Exercise goal: Look through the entries below, please, and copy every line with the word "einen".

Exercise input:

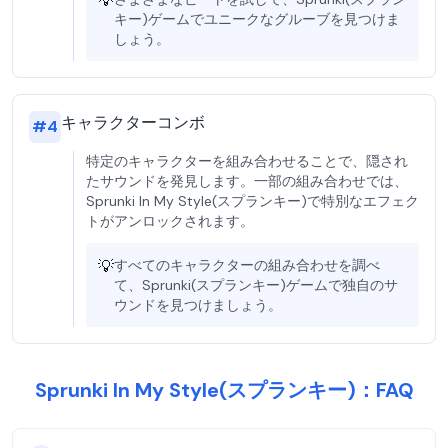
💡
キー)ゲームでユニークなグルーブを見つけま
しょう。
キャラクターコンボ
#
4
特定のキャラクターを組み合わせることで、隠され
たサウンドを発見します。一部の組み合わせでは、
Sprunki In My Style(スプランキー)で特別なエフェク
トがアンロックされます。
💡
すべてのキャラクターの組み合わせを調べ
て、Sprunki(スプランキー)ゲームで独自のサ
ウンドを見つけましょう。
Sprunki In My Style(スプランキー)：FAQ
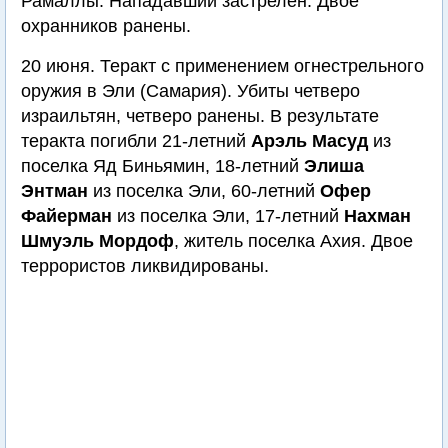
Рамаллы. Нападавший застрелен. Двое
охранников ранены.
20 июня. Теракт с применением огнестрельного
оружия в Эли (Самария). Убиты четверо
израильтян, четверо ранены. В результате
теракта погибли 21-летний
Арэль Масуд
из
поселка Яд Биньямин, 18-летний
Элиша
Энтман
из поселка Эли, 60-летний
Офер
Файерман
из поселка Эли, 17-летний
Нахман
Шмуэль Мордоф
, житель поселка Ахия. Двое
террористов ликвидированы.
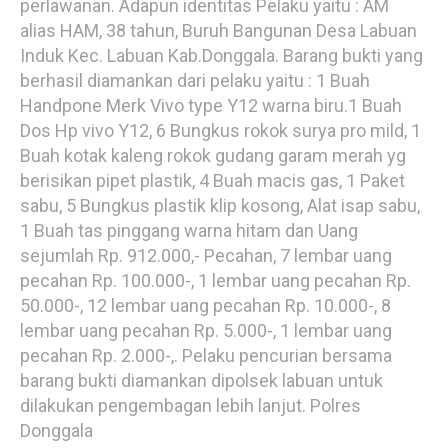
perlawanan. Adapun identitas Pelaku yaitu : AM
alias HAM, 38 tahun, Buruh Bangunan Desa Labuan
Induk Kec. Labuan Kab.Donggala. Barang bukti yang
berhasil diamankan dari pelaku yaitu : 1 Buah
Handpone Merk Vivo type Y12 warna biru.1 Buah
Dos Hp vivo Y12, 6 Bungkus rokok surya pro mild, 1
Buah kotak kaleng rokok gudang garam merah yg
berisikan pipet plastik, 4 Buah macis gas, 1 Paket
sabu, 5 Bungkus plastik klip kosong, Alat isap sabu,
1 Buah tas pinggang warna hitam dan Uang
sejumlah Rp. 912.000,- Pecahan, 7 lembar uang
pecahan Rp. 100.000-, 1 lembar uang pecahan Rp.
50.000-, 12 lembar uang pecahan Rp. 10.000-, 8
lembar uang pecahan Rp. 5.000-, 1 lembar uang
pecahan Rp. 2.000-,. Pelaku pencurian bersama
barang bukti diamankan dipolsek labuan untuk
dilakukan pengembagan lebih lanjut. Polres
Donggala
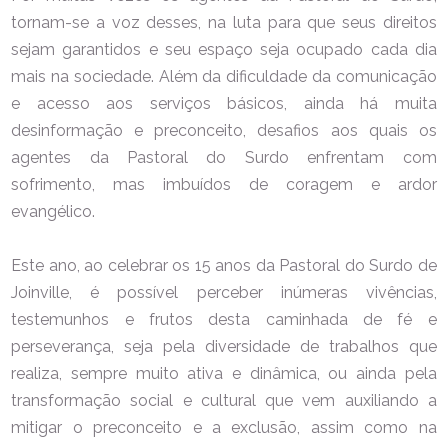
tornam-se a voz desses, na luta para que seus direitos
sejam garantidos e seu espaço seja ocupado cada dia
mais na sociedade.
Além da dificuldade da comunicação
e acesso aos serviços básicos, ainda há muita
desinformação e preconceito, desafios aos quais os
agentes da Pastoral do Surdo enfrentam com
sofrimento, mas imbuídos de coragem e ardor
evangélico.
Este ano, ao celebrar os 15 anos da Pastoral do Surdo de
Joinville, é possível perceber inúmeras vivências,
testemunhos e frutos desta caminhada de fé e
perseverança, seja pela diversidade de trabalhos que
realiza, sempre muito ativa e dinâmica, ou ainda pela
transformação social e cultural que vem auxiliando a
mitigar o preconceito e a exclusão, assim como na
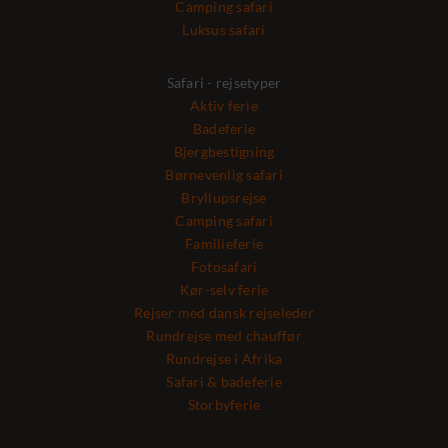
Camping safari
Luksus safari
Safari - rejsetyper
Aktiv ferie
Badeferie
Bjergbestigning
Børnevenlig safari
Bryllupsrejse
Camping safari
Familieferie
Fotosafari
Kør-selv ferie
Rejser med dansk rejseleder
Rundrejse med chauffør
Rundrejse i Afrika
Safari & badeferie
Storbyferie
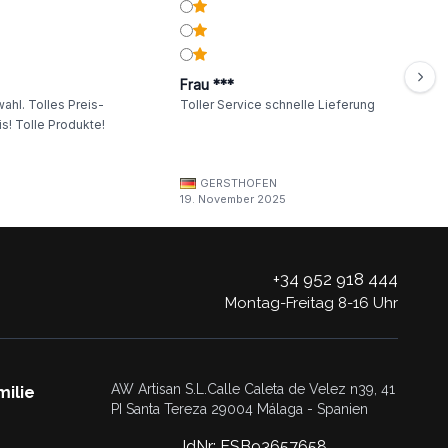
Frau ***
ahl. Tolles Preis-
Toller Service schnelle Lieferung
s! Tolle Produkte!
GERSTHOFEN
19. November 2025
+34 952 918 444
Montag-Freitag 8-16 Uhr
AW Artisan S.L.Calle Caleta de Velez n39, 41
milie
PI Santa Tereza 29004 Málaga - Spanien
IdNr: ESB93657658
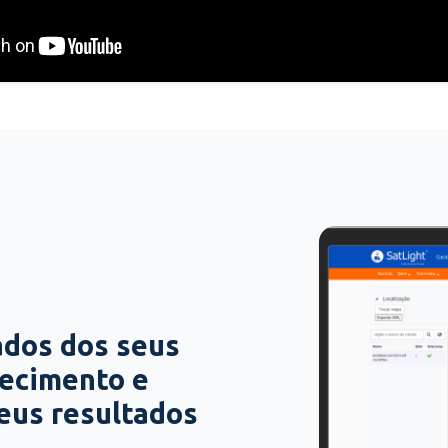
ados dos seus
hecimento e
seus resultados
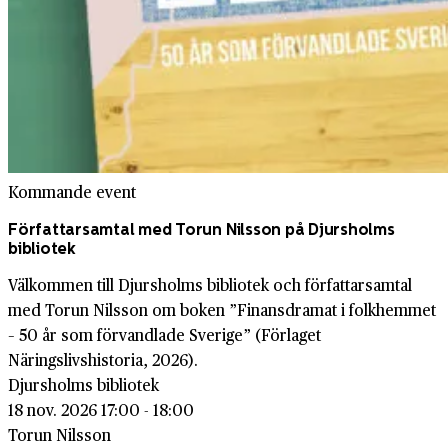
Kommande event
Författarsamtal med Torun Nilsson på Djursholms
bibliotek
Välkommen till Djursholms bibliotek och författarsamtal
med Torun Nilsson om boken ”Finansdramat i folkhemmet
– 50 år som förvandlade Sverige” (Förlaget
Näringslivshistoria, 2026).
Djursholms bibliotek
18 nov. 2026 17:00 - 18:00
Torun Nilsson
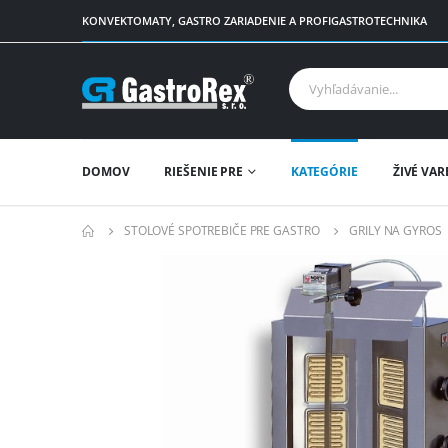
KONVEKTOMATY, GASTRO ZARIADENIE A PROFIGASTROTECHNIKA
DOMOV
RIEŠENIE PRE
KATEGÓRIE
ŽIVÉ VAR
STOLOVÉ SPOTREBIČE PRE GASTRO
GRILY NA GYROS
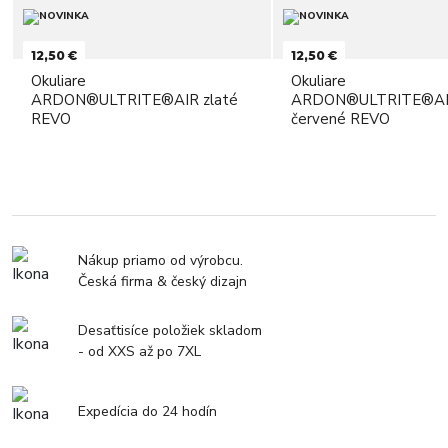
12,50 €
12,50 €
Okuliare
Okuliare
ARDON®ULTRITE®AIR zlaté
ARDON®ULTRITE®A
REVO
červené REVO
Nákup priamo od výrobcu.
Česká firma & český dizajn
Desaťtisíce položiek skladom
- od XXS až po 7XL
Expedícia do 24 hodín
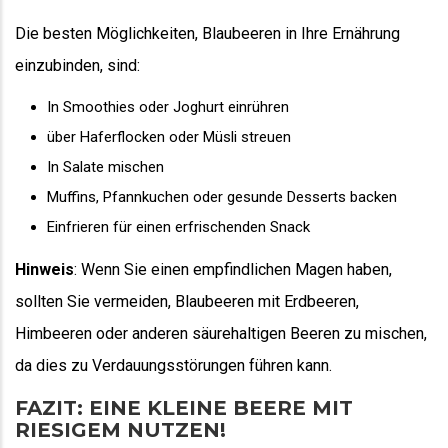
Die besten Möglichkeiten, Blaubeeren in Ihre Ernährung
einzubinden, sind:
In Smoothies oder Joghurt einrühren
über Haferflocken oder Müsli streuen
In Salate mischen
Muffins, Pfannkuchen oder gesunde Desserts backen
Einfrieren für einen erfrischenden Snack
Hinweis
: Wenn Sie einen empfindlichen Magen haben,
sollten Sie vermeiden, Blaubeeren mit Erdbeeren,
Himbeeren oder anderen säurehaltigen Beeren zu mischen,
da dies zu Verdauungsstörungen führen kann.
FAZIT: EINE KLEINE BEERE MIT
RIESIGEM NUTZEN!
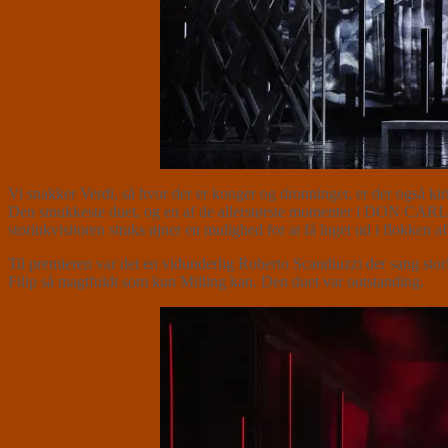
Vi snakker Verdi, så hvor der er konger og dronninger, er der også kirk
Den smukkeste duet, og en af de allerstørste momenter i DON CARLOS 
storinkvisitoren straks øjner en mulighed for at få luget ud i flokken
Til premieren var det en vidunderlig Roberto Scandiuzzi der sang stor
Filip så magtfuldt som kun Milling kan. Den duet var outstanding.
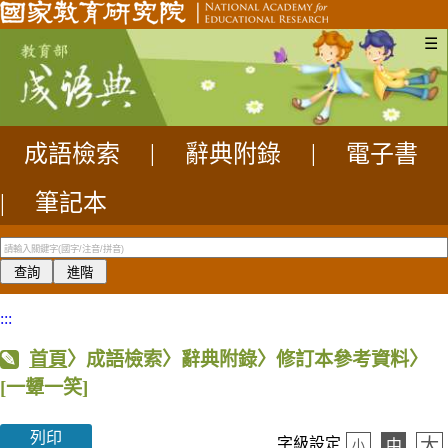
☰
成語檢索
|
辭典附錄
|
電子書
|
筆記本
:::
首頁
〉成語檢索〉辭典附錄〉修訂本參考資料〉
[一顰一笑]
列印
大
字級設定
中
小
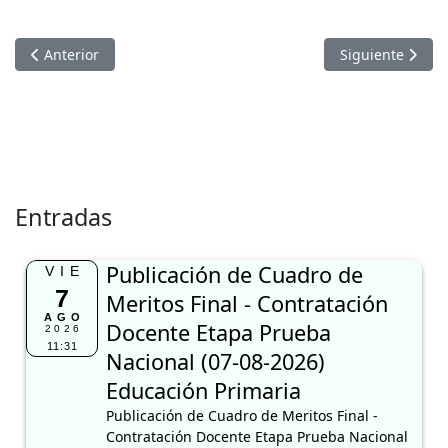
Artículo anterior: COMUNICADO SE REPROGRAMA ADJUDICA
Artículo sigui
Anterior
Siguiente
Entradas
Publicación de Cuadro de
VIE
7
Meritos Final - Contratación
AGO
Docente Etapa Prueba
2026
11:31
Nacional (07-08-2026)
Educación Primaria
Publicación de Cuadro de Meritos Final -
Contratación Docente Etapa Prueba Nacional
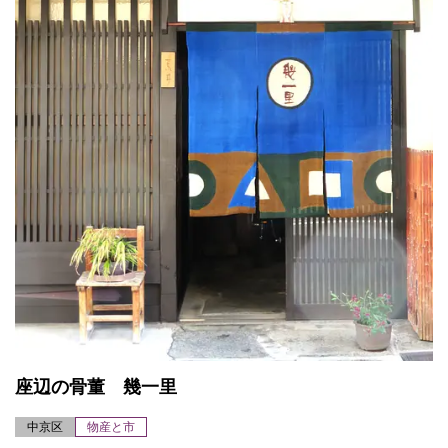
座辺の骨董 幾一里
中京区
物産と市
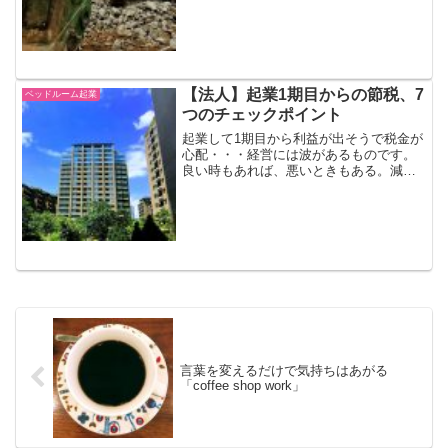
【法人】起業1期目からの節税、7
ベッドルーム起業
つのチェックポイント
起業して1期目から利益が出そうで税金が
心配・・・経営には波があるものです。
良い時もあれば、悪いときもある。減ら
せる税金は減らし、新たな投資や来るか
も知れない悪いときに備えましょう。
言葉を変えるだけで気持ちはあがる
「coffee shop work」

Solution below:
Einfrieren für einen erfrischenden Snack
: Wenn Sie einen empfindlichen Magen haben,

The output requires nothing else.